[Saved data entries]
• • •
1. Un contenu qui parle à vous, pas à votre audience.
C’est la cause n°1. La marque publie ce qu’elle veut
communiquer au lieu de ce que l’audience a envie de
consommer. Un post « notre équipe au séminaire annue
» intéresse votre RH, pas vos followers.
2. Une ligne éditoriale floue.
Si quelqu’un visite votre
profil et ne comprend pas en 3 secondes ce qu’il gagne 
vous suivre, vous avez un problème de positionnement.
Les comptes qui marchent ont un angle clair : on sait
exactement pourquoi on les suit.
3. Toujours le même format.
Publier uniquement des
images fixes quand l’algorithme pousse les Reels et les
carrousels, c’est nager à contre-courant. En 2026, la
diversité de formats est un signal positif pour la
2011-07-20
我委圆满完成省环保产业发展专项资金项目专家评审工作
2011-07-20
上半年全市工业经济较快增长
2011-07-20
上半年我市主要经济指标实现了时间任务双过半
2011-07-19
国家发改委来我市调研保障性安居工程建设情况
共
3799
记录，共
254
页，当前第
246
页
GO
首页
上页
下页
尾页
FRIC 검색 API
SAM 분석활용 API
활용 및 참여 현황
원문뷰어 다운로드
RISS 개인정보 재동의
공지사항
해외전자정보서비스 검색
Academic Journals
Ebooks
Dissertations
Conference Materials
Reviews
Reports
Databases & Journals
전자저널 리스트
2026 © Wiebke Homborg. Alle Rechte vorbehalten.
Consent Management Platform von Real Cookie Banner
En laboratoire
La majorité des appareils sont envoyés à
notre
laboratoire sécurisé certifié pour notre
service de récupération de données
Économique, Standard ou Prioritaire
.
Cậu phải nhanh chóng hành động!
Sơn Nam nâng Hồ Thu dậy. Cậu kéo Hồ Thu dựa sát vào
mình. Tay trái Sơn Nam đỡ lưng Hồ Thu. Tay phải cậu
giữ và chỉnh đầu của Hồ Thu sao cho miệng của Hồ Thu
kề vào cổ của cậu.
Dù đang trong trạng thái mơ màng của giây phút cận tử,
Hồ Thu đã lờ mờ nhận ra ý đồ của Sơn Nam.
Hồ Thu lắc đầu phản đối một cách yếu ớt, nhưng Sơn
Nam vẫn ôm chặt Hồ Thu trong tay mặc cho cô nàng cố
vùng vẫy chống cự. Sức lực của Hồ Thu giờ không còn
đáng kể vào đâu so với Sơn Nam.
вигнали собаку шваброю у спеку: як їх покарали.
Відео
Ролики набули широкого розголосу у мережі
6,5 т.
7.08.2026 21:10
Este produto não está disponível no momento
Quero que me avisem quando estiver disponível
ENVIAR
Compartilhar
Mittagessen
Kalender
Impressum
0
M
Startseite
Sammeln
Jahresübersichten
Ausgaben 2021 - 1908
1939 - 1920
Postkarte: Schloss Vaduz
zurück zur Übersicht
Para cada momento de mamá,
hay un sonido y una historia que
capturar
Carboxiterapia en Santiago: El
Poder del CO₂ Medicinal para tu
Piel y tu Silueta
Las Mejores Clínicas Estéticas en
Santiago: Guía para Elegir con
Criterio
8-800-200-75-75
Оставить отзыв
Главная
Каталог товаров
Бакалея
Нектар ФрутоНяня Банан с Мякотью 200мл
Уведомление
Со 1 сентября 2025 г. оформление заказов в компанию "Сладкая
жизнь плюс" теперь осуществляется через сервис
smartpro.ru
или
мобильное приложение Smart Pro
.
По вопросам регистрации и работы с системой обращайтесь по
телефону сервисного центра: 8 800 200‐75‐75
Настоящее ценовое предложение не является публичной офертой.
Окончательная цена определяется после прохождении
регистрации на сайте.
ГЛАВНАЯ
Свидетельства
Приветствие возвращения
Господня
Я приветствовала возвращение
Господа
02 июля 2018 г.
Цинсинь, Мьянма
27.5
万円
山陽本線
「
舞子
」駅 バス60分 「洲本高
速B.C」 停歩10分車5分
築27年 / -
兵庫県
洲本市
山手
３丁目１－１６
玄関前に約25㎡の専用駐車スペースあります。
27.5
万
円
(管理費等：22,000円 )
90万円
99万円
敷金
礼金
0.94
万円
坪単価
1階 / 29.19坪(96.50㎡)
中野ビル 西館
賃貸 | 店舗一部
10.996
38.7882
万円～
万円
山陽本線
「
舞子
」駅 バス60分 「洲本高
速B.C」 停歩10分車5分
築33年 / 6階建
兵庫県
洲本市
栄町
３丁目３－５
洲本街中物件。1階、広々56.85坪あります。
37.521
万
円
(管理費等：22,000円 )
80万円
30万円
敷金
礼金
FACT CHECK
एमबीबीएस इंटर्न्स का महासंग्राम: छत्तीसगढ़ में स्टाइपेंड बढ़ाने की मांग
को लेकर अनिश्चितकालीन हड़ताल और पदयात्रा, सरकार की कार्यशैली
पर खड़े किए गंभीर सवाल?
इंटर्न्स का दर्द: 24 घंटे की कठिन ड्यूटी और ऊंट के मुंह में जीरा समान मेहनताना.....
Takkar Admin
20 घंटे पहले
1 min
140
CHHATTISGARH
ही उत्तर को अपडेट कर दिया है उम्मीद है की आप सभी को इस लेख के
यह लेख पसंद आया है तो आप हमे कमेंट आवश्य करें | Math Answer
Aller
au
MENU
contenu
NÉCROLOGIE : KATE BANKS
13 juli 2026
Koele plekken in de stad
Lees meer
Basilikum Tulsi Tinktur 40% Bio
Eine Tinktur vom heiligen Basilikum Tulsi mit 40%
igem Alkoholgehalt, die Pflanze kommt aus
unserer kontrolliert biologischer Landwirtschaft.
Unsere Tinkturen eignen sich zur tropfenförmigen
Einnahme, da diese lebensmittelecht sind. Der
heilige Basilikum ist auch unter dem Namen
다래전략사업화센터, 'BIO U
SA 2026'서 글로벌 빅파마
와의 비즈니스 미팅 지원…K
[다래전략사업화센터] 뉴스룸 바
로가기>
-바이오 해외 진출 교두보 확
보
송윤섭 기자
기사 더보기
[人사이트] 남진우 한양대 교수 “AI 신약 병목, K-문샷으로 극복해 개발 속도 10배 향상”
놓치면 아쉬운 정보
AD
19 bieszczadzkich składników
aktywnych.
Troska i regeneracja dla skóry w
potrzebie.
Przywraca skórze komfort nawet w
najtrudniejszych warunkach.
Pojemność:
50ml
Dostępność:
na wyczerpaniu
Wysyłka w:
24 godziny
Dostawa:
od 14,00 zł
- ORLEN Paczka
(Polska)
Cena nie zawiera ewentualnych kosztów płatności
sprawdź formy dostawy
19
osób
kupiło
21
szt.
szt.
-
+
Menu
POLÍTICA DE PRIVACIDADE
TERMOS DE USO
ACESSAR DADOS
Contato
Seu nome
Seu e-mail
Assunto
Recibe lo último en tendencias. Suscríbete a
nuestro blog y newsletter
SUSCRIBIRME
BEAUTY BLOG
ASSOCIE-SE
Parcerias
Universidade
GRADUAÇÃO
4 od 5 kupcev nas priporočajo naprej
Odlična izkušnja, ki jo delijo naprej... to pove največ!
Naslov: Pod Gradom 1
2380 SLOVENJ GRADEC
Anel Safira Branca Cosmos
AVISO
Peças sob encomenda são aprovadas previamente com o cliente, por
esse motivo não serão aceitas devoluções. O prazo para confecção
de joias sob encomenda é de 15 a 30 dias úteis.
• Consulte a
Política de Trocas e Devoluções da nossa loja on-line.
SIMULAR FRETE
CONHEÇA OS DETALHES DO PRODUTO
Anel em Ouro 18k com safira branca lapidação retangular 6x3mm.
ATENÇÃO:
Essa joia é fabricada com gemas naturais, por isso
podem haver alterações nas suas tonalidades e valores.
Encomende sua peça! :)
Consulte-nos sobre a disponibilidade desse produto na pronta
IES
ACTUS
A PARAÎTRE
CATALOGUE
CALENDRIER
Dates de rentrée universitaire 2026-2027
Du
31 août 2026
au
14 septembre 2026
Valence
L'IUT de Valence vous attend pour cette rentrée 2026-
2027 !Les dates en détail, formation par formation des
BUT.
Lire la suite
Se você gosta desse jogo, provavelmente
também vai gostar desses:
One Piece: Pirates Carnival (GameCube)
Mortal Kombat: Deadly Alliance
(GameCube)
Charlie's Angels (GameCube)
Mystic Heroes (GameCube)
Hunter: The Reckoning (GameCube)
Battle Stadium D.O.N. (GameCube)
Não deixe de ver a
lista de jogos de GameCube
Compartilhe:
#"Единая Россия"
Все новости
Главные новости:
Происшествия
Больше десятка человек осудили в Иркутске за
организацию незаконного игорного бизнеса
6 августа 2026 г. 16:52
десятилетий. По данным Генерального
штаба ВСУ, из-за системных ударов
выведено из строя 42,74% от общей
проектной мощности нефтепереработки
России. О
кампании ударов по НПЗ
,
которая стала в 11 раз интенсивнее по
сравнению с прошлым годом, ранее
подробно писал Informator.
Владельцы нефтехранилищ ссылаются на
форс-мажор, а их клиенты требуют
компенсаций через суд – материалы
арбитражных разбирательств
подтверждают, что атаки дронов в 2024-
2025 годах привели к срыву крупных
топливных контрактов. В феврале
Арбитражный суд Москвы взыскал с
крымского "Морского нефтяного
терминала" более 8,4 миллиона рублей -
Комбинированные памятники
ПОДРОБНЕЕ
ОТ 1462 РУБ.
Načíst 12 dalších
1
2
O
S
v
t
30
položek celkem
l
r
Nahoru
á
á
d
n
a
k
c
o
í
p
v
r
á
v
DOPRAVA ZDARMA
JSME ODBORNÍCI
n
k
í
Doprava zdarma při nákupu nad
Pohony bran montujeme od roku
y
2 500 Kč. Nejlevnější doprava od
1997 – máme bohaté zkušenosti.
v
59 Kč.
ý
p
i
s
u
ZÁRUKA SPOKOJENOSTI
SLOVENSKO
• • •
What to work on: Starting from the records above, copy each line where the string "momento" is found.

Solution for this task:
Este produto não está disponível no momento
Para cada momento de mamá,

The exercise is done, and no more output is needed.